# Instructions for the task:
Filter the material, keeping only lines with the word "לבנייה".
_ _ _ _ _
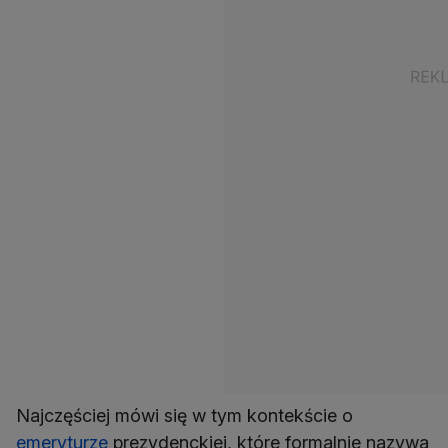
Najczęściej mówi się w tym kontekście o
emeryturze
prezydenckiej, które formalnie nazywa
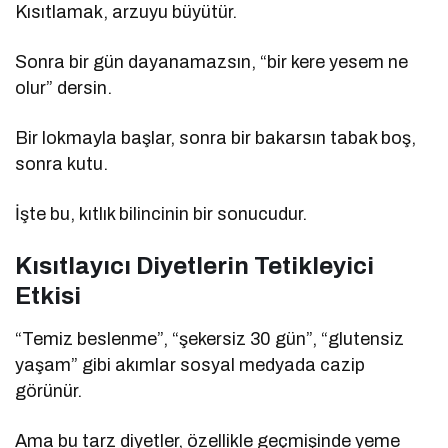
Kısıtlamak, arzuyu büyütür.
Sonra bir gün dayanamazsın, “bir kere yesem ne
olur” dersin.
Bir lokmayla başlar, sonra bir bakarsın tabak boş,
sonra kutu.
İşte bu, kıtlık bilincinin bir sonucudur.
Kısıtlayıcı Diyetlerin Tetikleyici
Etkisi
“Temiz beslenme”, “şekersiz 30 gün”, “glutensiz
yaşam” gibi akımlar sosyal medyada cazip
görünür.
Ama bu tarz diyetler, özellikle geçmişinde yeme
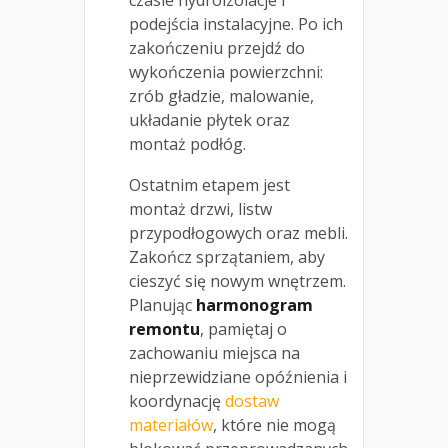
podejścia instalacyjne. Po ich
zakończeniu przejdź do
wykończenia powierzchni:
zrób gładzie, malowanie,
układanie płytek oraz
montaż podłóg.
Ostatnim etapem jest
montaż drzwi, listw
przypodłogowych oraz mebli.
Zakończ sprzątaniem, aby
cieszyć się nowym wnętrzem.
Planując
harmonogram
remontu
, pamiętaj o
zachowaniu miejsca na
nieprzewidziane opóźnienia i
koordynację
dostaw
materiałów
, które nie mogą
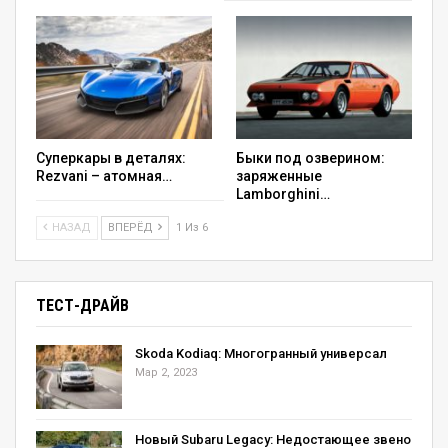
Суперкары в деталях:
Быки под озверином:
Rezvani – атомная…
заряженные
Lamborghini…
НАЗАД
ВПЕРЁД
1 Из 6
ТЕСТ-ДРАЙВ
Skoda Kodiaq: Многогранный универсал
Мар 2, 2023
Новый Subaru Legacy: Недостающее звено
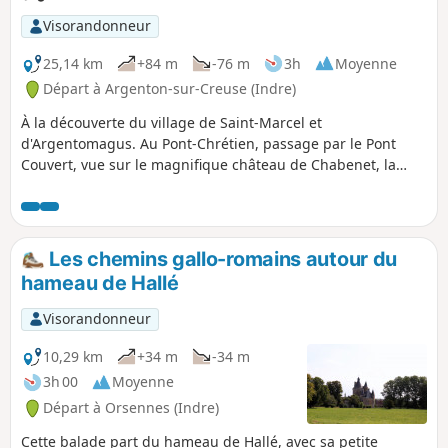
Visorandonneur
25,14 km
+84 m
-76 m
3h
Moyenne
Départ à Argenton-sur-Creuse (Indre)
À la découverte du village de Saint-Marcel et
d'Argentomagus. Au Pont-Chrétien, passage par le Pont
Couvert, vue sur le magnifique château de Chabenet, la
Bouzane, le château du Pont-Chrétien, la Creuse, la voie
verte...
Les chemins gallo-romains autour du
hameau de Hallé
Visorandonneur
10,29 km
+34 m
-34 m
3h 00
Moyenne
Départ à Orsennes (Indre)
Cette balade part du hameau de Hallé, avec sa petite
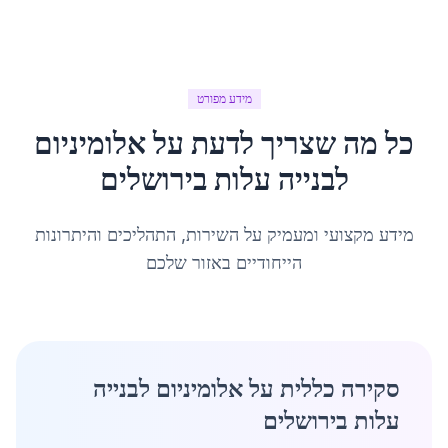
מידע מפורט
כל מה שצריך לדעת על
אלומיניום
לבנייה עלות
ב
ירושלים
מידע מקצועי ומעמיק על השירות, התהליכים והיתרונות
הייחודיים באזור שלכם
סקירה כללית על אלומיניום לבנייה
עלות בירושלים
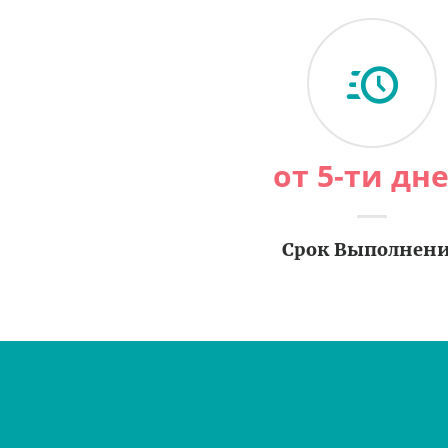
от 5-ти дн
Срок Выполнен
_ _ _ _ _
# Expected answer:
לבנייה עלות
סקירה כללית על אלומיניום לבנייה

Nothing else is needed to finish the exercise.